About this task:
In how many lines of the entries below does "euro" appear? Give only the number.

[Data entries]
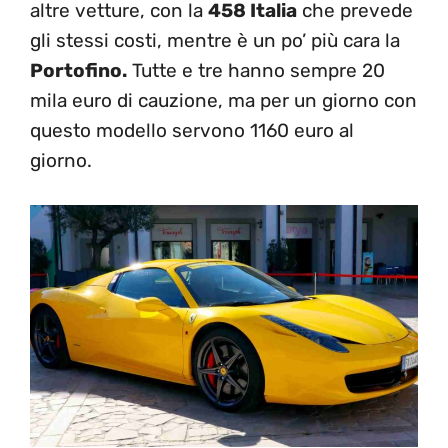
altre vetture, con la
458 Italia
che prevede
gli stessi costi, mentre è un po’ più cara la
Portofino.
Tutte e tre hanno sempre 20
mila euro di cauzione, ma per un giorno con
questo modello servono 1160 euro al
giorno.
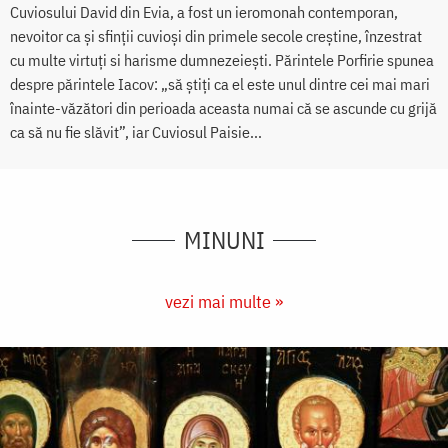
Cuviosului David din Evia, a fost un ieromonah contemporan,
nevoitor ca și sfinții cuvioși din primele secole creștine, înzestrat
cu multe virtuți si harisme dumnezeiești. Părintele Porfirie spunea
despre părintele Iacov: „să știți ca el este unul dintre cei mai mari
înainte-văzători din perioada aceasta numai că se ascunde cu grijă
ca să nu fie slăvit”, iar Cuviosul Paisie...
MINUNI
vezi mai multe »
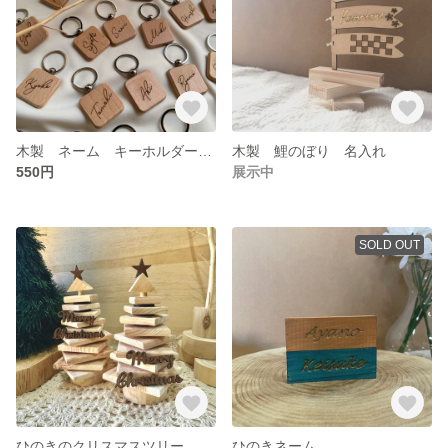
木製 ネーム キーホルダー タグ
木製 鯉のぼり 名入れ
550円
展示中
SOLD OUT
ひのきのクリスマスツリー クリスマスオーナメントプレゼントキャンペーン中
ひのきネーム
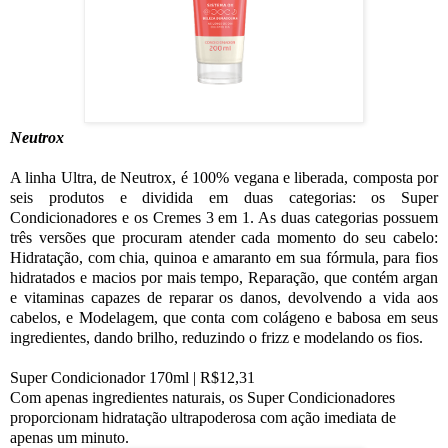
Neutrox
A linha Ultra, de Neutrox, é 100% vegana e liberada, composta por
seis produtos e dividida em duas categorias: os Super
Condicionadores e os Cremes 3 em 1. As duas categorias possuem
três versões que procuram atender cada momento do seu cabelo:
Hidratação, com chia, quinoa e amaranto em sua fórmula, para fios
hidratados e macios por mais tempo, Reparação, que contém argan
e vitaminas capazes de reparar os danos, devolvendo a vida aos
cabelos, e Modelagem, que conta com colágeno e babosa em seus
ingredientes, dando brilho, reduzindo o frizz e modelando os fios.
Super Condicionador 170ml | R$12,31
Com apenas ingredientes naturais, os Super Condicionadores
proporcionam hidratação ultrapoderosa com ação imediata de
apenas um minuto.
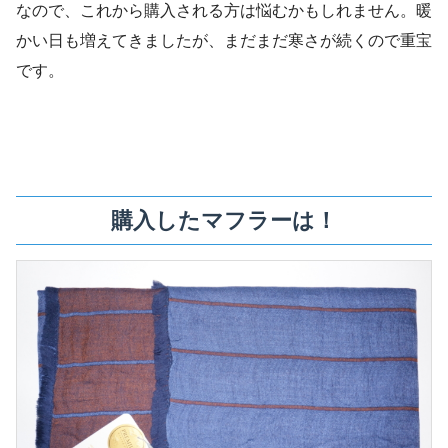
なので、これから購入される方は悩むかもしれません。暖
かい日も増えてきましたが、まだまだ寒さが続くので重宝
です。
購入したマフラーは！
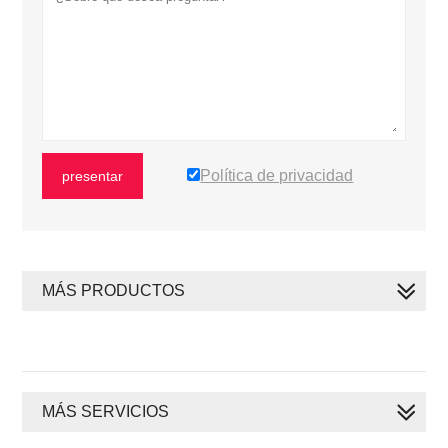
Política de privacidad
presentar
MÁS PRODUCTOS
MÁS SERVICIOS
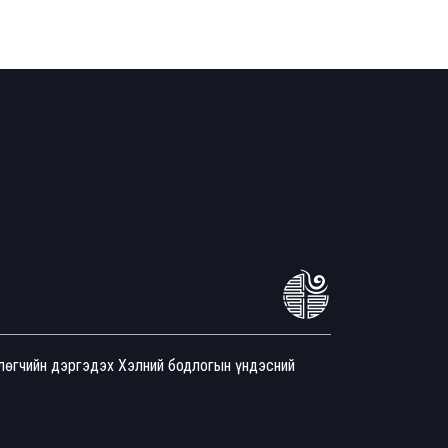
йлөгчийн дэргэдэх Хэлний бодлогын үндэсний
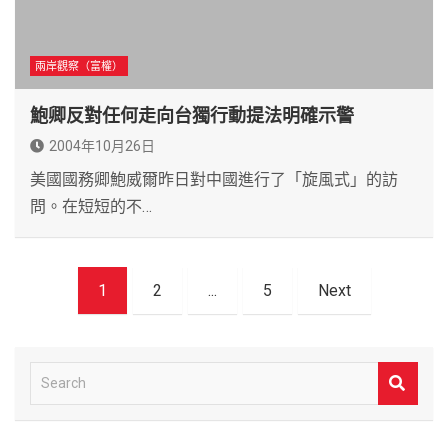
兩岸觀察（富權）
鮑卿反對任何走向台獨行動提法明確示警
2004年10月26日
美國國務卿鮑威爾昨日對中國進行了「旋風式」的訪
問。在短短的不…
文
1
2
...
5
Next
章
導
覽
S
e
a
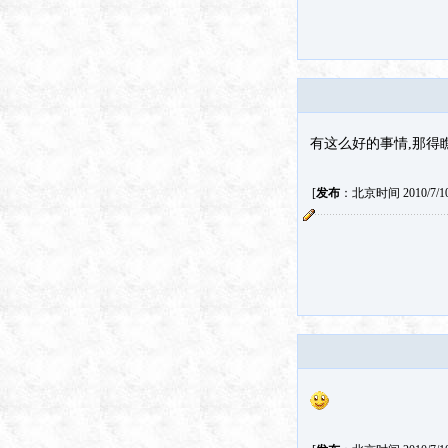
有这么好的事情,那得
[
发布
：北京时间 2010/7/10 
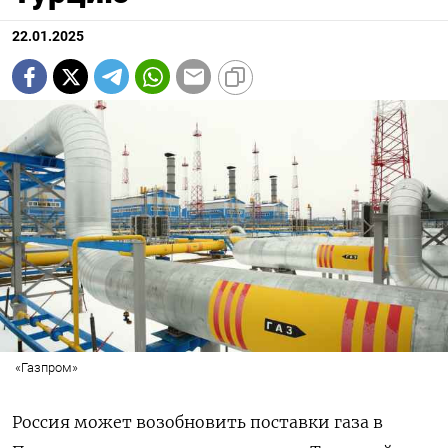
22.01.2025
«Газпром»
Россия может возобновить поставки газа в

Solution below:
2